As this benchmark requires the operator to create new namespaces, you have to grant it an extra permission:

oc apply -f resources/self_provisioner_binding.yaml

Service Mesh and Hyperfoil operators must be already installed to the cluster before the benchmark starts.

Optional setting

The option runtime_class can be set to specify an optional runtime_class to the podSpec runtimeClassName. This is primarily intended for Kata containers.

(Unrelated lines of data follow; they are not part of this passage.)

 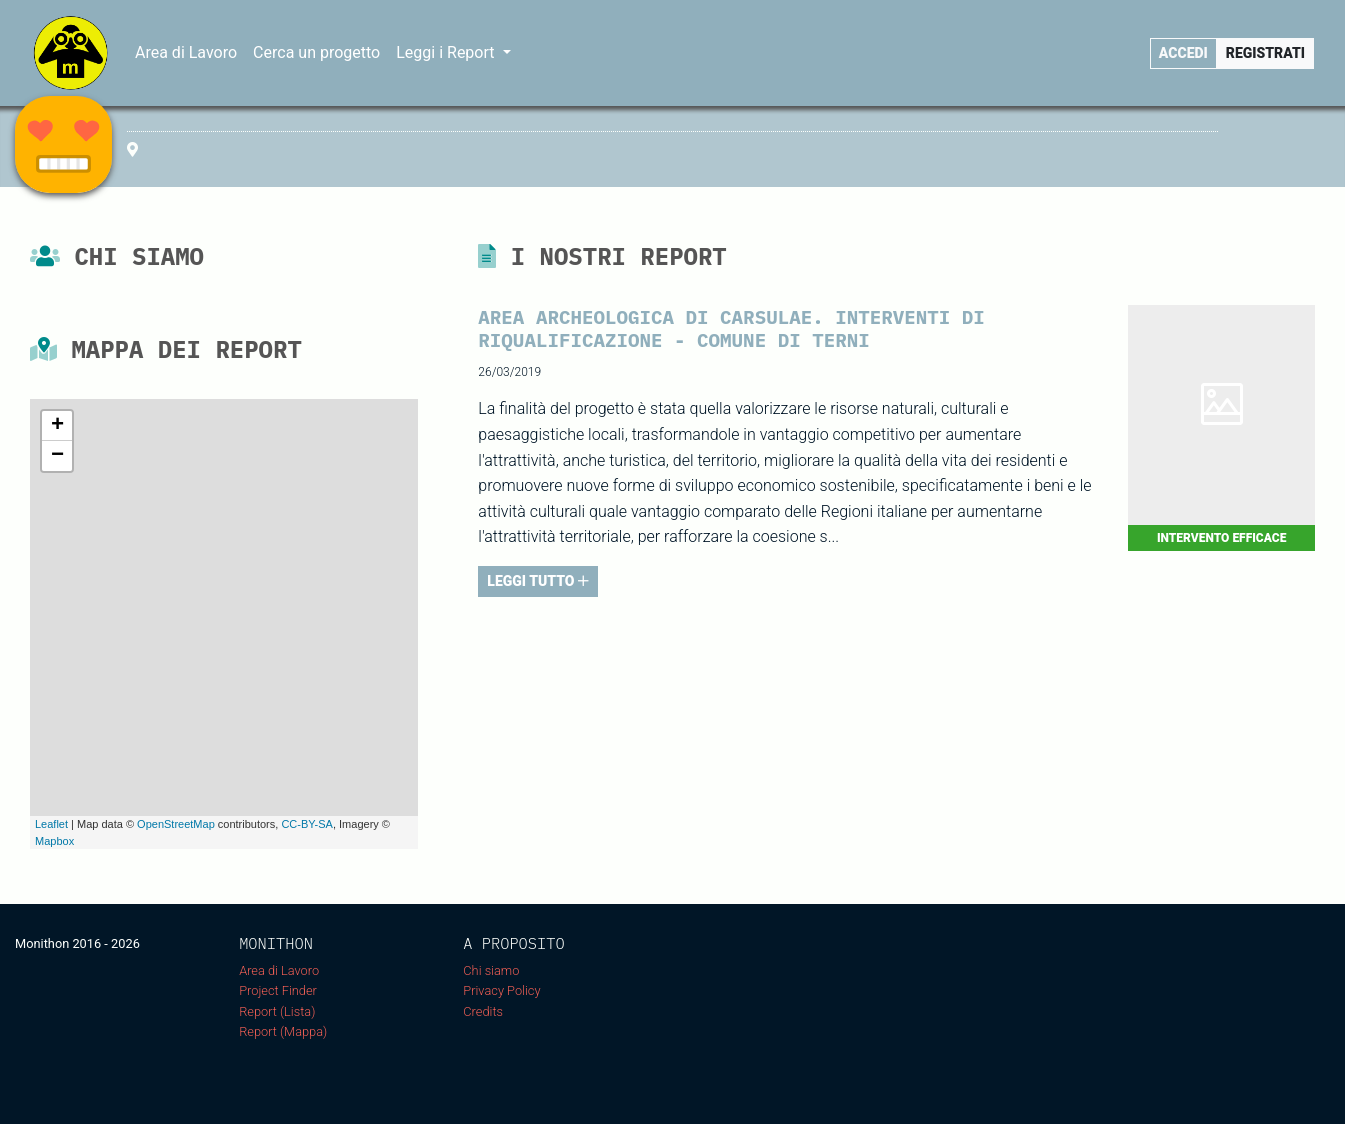 What do you see at coordinates (51, 824) in the screenshot?
I see `Leaflet` at bounding box center [51, 824]. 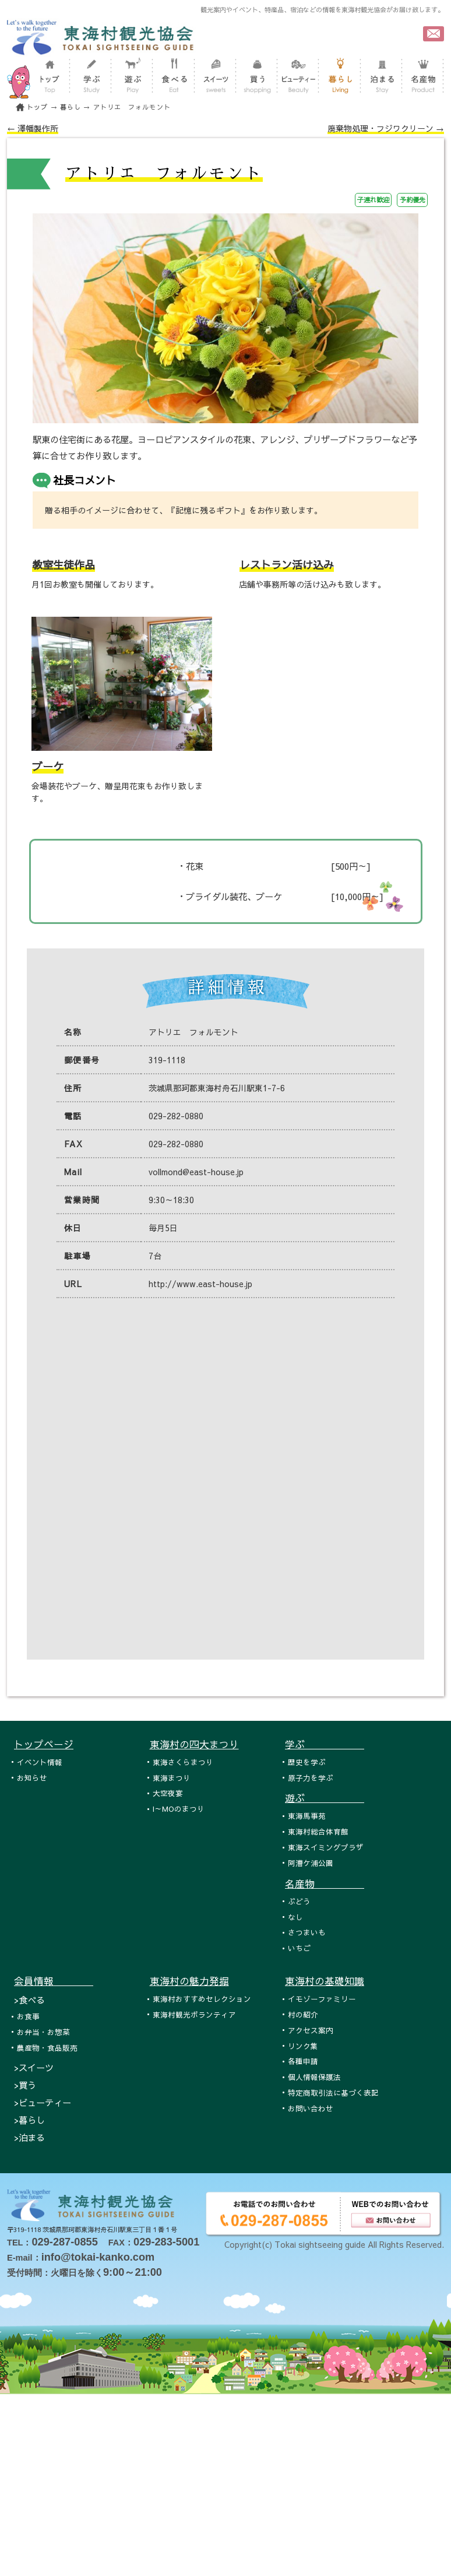 The width and height of the screenshot is (451, 2576). Describe the element at coordinates (324, 1744) in the screenshot. I see `学ぶ` at that location.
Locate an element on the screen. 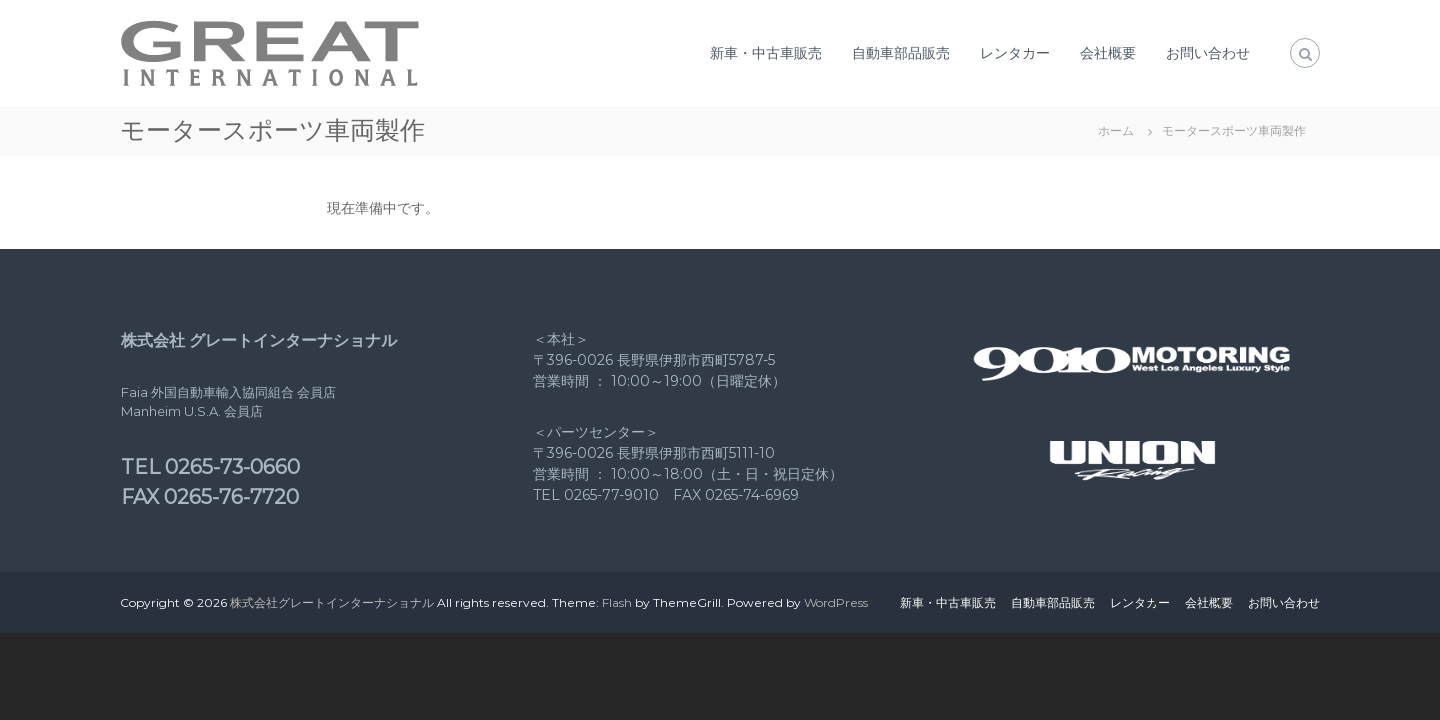  新車・中古車販売 is located at coordinates (766, 53).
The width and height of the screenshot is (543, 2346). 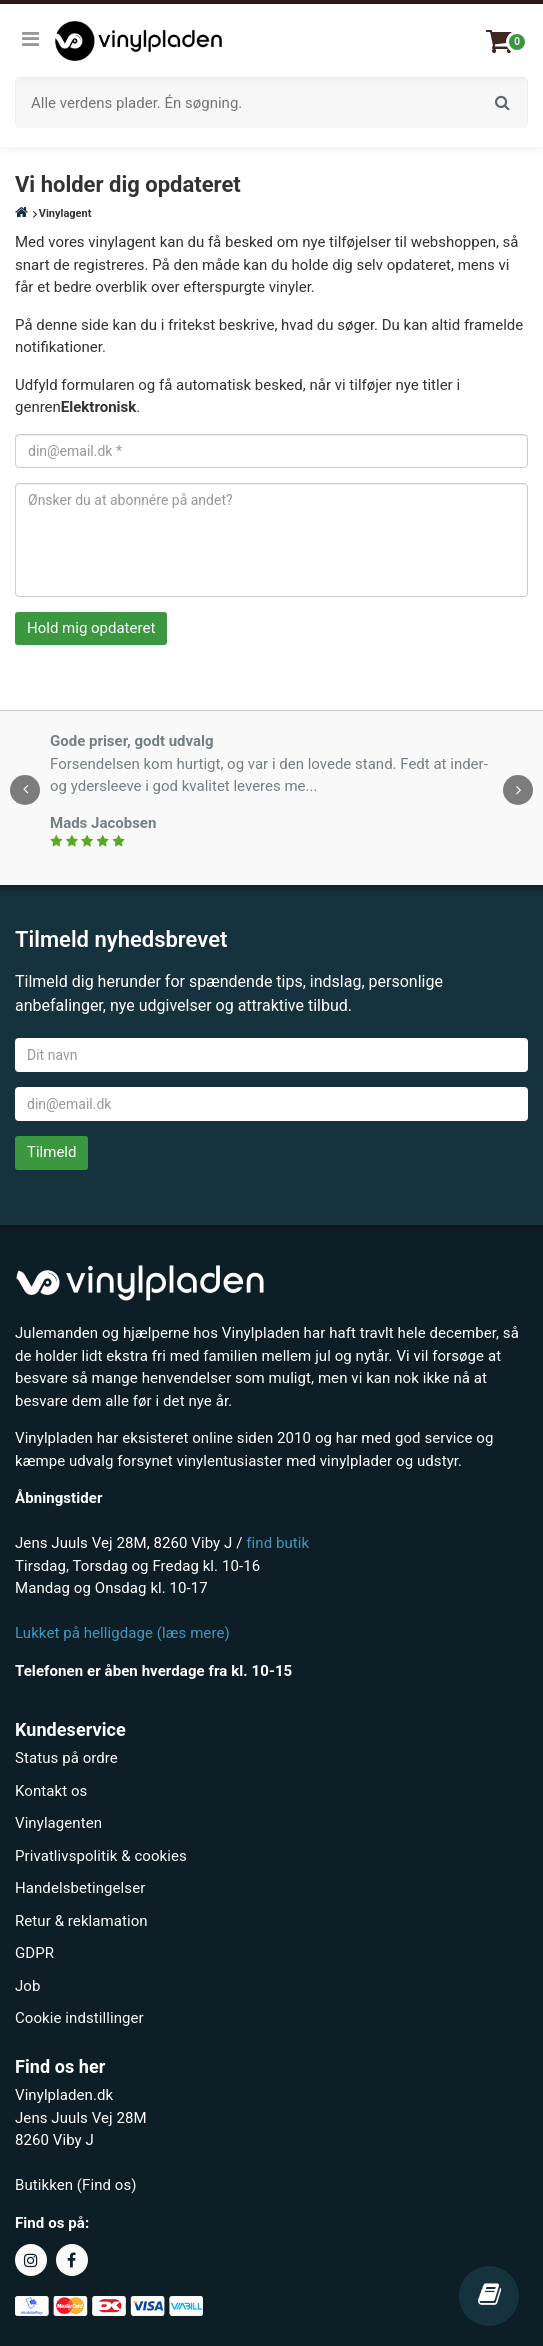 What do you see at coordinates (27, 1986) in the screenshot?
I see `Job` at bounding box center [27, 1986].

The option annotations can be set to apply the specified annotations to the pod metadata.

Running the benchmark

Here is an example of the benchmark CR:

apiVersion: ripsaw.cloudbulldozer.io/v1alpha1
kind: Benchmark
metadata:
  name: example
  namespace: benchmark-operator
spec:
  workload:
    name: servicemesh
    args:
      # Number of deployments with workload
      deployments: 3
      # Number of replicas in each deployment
      pods_per_deployment: 1
      # CPU resources request & limit for each workload pod
      workload_cpu: 4
      # List of nodes where the Hyperfoil (load-driver) will be deployed
      hyperfoil_agents:
      - node1
      - node2
      # Number of threads each agent should use
      hyperfoil_threads: 8
      # Name of the test. Currently supported are 'openmodel' and 'closedmodel'
      test_name: closedmodel
      # Settings for the closedmodel test: constant concurrency, variable throughput
      closedmodel:
        # Number of HTTP connections to keep (total across agents)
        shared_connections: 300
        # Concurrency factor
        users: 1050
        # Duration of warm-up phase
        warmup_duration: 10s
        # Duration of steady-state phase
        steadystate_duration: 10s
        # Distribution of the different request types
        weight_simple: 10
        weight_db: 10
        weight_proxy: 1

An alternative would be the openmodel test:

apiVersion: ripsaw.cloudbulldozer.io/v1alpha1
kind: Benchmark
metadata:
  name: servicemesh-benchmark
  namespace: benchmark-operator
spec:
  workload:
    name: servicemesh
    args:
      # Name of the test. Currently supported are 'openmodel' and 'closedmodel'
      test_name: openmodel
      # Settings for the openmodel test: fixed throughput (increasing each iteration)
      # variable concurrency
      openmodel:
        # Number of HTTP connections to keep (total across agents)
        shared_connections: 2000
        # Throughput in the first steady-state (requests per second)
        initial_users_per_sec: 4200
        # Throughput increment
        increment_users_per_sec: 1050
        # Duration of the initial warm-up phase
        initial_rampup_duration: 60s
        # Duration of each steady-state phase
        steadystate_duration: 60s
        # Duration of each phase ramping the load up in between steady-states
        rampup_duration: 20s
        # Maximum number of iterations: maximum tested load would be
        #   initial_users_per_sec + increment_users_per_sec * max_iterations
        max_iterations: 50
        # Upper limit on the concurrency
        max_sessions: 90000
        # Distribution of the different request types
        weight_simple: 10
        weight_db: 10
        weight_proxy: 1

You can run it by:

oc apply -f config/samples/servicemesh/cr.yaml # if edited the original one

Visualize the report

While the output from benchmark is a JSON, you can easily display

NAME=servicemesh-benchmark-xxxxxxx
oc logs -n benchmark-operator $NAME > /tmp/$NAME.json
cat /tmp/$NAME.json | docker run -i --rm quay.io/hyperfoil/hyperfoil-report /opt/report.sh > /tmp/$NAME.html

Cleanup

When you're done simply delete the benchmark CR; the job and its pod will be garbage-collected automatically.